Surprisingly, Claude Code received an A-tier for its ability to perform tasks autonomously, hiding the technical implementation from the user.

Almost all modern AI coding tools have added the Claude Sonnet 4.5 model.

Cursor 1.7
https://cursor.com/changelog/1-7
Responding to Kiro and Github SpecKit, Cursor has redesigned its Planning mode; it now creates descriptions, plans, and task lists before starting.

https://www.youtube.com/watch?v=WInPBmCK3l4

The terminal finally runs commands in a separate sandbox, and Windows PowerShell interaction has been fixed. The agent can also open a Browser and take screenshots, and has learned to read images from disk. The OS taskbar now shows a list of agents and what they are doing.

Kiro v0.3.0
https://kiro.dev/changelog/spec-mvp-tasks-intelligent-diagnostics-and-ai-commit-messages/
Kiro has finally replaced separate limits for two modes with unified points that count everywhere, now it works like Windsurf. Sonnet 4.5 has been added, but it's strange that the coefficient is like Sonnet 4, only Auto mode is 1 credit. They still haven't made it possible to drag files or folders into the chat area to reference them as context, only via hashtag.

Codex Github Action
https://github.com/openai/codex-action
OpenAI announced at DevDay[2025] that Codex has exited beta — now stable with enhanced capabilities. There's a Codex Github Action, a built-in widget gallery, and MCP support. A Codex SDK is available for integration.

OpenAI is also transforming ChatGPT into an "operating system" for AI agents. You can now write your own applications and agents inside ChatGPT, connect payments, authorization, and metrics.

Gemini CLI Extensions
https://blog.google/technology/developers/gemini-cli-extensions/
Google has launched a separate website for Gemini CLI https://geminicli.com/ with a documentation section. Extensions for Gemini CLI are a new feature that allows developers to customize and connect various programs, integrating services like Dynatrace, Figma, Stripe, Snyk, and others.

The system is open, allowing anyone to create their own extensions, and Google has already released a set for integration with its products (Google Cloud, Firebase, Flutter).

Jules CLI
https://jules.google/docs/changelog/
The Jules cloud agent has a rather imperfect web interface from which it is unclear what it is currently doing - but it gives as many as 15 tasks a day without paying for tokens. Now you can install npm install -g @google/jules locally, all commands jules help. Windows is not supported.

The CLI allows you to create tasks, view active sessions (jules remote list), and monitor from the terminal in a convenient visual format. It supports scripting by combining with utilities such as gh, jq, or cat.

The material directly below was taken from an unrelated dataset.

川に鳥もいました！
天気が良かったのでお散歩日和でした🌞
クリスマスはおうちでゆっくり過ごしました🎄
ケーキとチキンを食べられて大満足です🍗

There is an option to take code from an active Jules session and apply it to a local machine for immediate testing of changes without waiting for a commit to GitHub.

ALSO

  • From September 30, 2025, Jules can learn from interaction: save settings, prompts, and corrections.
  • From September 29, 2025, you can precisely specify to Jules which files to work with for any task.
  • From September 23, 2025, Jules can read and respond to comments in pull requests.

Code Mode
https://blog.cloudflare.com/code-mode/
A new approach called "Code Mode" improves AI's interaction with external tools. Instead of forcing Large Language Models (LLMs) to directly "call tools" via the MCP protocol, which is unnatural for them, it's proposed to ask them to write TypeScript code that accesses these tools via an API.

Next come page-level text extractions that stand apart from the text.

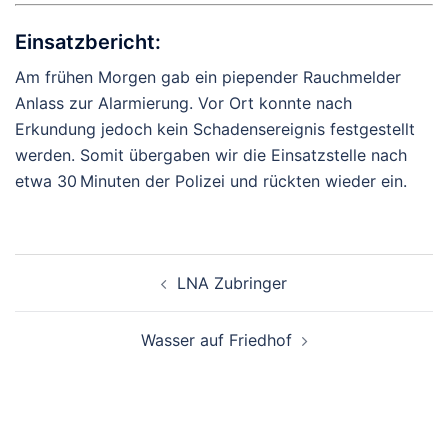
Einsatzbericht:
Am frühen Morgen gab ein piepender Rauchmelder
Anlass zur Alarmierung. Vor Ort konnte nach
Erkundung jedoch kein Schadensereignis festgestellt
werden. Somit übergaben wir die Einsatzstelle nach
etwa 30 Minuten der Polizei und rückten wieder ein.
Beitragsnavigation
LNA Zubringer
Wasser auf Friedhof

The system automatically converts tools available via the MCP protocol into a clear TypeScript API with documentation. The AI-generated code is executed in a secure isolated "sandbox." The MCP protocol itself remains important, as it provides a standardized way to connect to services, obtain their descriptions, and securely authorize, allowing the system to manage access without directly involving the AI.

This method is much more effective because LLMs are trained on vast arrays of real code and are better at writing it than using specialized, artificially created commands.

The technological basis for this "sandbox" is the Cloudflare Workers platform, which uses lightweight and extremely fast V8 isolates instead of slow containers. This ensures high efficiency and security: the code is completely isolated from the internet and can only interact with permitted tools.